DR. GOTTLIEB: We are short on supply. We're- we're not going to have enough supply to vaccinate everyone who could be eligible for this vaccine, who could benefit it- from cert- from it certainly. The federal government this week on December 1st is going to make recommendations of vaccine advisory committee that advises CDC will make recommendations on who should get the vaccine first, the so-called 1A group, the people who should get it immediately when it becomes available, hopefully in- in December, if there's one or more authorization of vaccines this month, including from the company I'm on the board of, Pfizer. That's going to be health care workers and residents of long term care facilities. There's about 20 million health care workers who might be eligible and about three million residents of long term care facilities and staff of those facilities. Those will be the first group of patients who get access to it. That's pretty much decided. They're going to vote on it this week. But I wouldn't be- I'd be very surprised if they deviate from that. But there's only going to be 40 million doses available throughout the whole month of December if both companies get authorized on time. So, there's probably not enough vaccine to work fully through both of those groups. And then there's a question of who's going to be in that second tranche, what we're calling 1B. And there is some debate whether that's going to be older Americans, those over the age of 65 or 75 or certain essential workers or some combination of both. There's about 85 million essential workers who might be eligible to be vaccinated if you- if you bifurcate it to that group. And there's about 50 million people over the age of 65, 20 million over the age of 75.
MARGARET BRENNAN: Yeah.
DR. GOTTLIEB: And so that's going to be some debate about which group gets prioritized first.
MARGARET BRENNAN: When Dr. Birx says "vaccinate for impact," what does that mean?

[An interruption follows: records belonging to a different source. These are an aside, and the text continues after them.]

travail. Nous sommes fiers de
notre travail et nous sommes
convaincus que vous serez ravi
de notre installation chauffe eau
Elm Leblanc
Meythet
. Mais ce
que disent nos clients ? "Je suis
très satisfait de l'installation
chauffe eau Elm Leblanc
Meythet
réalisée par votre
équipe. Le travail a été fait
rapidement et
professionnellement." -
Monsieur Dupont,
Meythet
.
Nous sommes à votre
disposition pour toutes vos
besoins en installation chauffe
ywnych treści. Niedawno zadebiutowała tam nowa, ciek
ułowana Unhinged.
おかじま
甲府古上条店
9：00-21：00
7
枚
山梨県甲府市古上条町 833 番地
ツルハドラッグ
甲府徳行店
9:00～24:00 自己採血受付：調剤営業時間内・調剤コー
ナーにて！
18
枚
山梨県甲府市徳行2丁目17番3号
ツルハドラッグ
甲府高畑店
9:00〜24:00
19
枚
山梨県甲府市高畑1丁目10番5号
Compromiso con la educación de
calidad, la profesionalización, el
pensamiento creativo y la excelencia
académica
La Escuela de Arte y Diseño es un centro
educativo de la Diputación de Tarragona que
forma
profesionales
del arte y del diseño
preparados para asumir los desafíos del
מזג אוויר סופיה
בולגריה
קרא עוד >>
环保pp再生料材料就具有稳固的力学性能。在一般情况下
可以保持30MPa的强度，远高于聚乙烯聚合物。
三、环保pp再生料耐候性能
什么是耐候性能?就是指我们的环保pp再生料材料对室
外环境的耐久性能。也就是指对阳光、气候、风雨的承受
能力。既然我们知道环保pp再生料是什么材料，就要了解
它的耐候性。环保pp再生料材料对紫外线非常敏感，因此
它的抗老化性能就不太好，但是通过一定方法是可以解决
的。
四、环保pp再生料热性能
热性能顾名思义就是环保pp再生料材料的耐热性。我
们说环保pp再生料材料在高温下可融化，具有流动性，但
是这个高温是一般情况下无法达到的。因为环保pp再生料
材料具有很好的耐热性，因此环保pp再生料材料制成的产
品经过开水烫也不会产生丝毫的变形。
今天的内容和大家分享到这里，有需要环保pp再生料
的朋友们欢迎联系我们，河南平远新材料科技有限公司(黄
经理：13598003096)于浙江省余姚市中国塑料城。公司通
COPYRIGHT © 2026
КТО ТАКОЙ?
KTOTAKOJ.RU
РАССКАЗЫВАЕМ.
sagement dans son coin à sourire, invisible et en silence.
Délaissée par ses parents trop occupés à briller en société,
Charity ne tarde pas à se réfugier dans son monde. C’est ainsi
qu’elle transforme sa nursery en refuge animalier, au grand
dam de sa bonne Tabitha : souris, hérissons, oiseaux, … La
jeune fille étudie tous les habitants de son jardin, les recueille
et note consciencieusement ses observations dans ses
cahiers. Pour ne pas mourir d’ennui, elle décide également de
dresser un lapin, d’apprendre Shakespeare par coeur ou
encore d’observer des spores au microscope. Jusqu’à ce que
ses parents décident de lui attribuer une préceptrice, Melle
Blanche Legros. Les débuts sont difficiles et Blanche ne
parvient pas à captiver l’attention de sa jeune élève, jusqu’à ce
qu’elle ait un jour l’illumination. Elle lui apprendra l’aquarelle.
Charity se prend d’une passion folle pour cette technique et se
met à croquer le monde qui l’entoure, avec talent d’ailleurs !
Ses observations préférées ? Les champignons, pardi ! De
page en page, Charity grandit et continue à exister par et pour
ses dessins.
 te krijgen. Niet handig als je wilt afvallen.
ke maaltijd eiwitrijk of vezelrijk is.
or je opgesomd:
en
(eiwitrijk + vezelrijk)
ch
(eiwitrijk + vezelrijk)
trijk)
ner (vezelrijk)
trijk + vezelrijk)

DR. GOTTLIEB: Well, it depends on what impact you're trying to achieve. If you're- if your goal is to maximize the preservation of human life with a vaccine than you would- you would bias the vaccine towards older Americans. You would try to get everyone over the age of 75 vaccinated first. There's about 20 million of- of those in that group.
MARGARET BRENNAN: OK.
DR. GOTTLIEB: If your goal is to reduce the rate of infection, you would prioritize essential workers. So it depends on what impact you're trying to achieve.
MARGARET BRENNAN: And a lot of that is going to rest on the shoulders of state governors. We'll be covering this. Dr. Gottlieb, thank you for your insight. We'll be right back.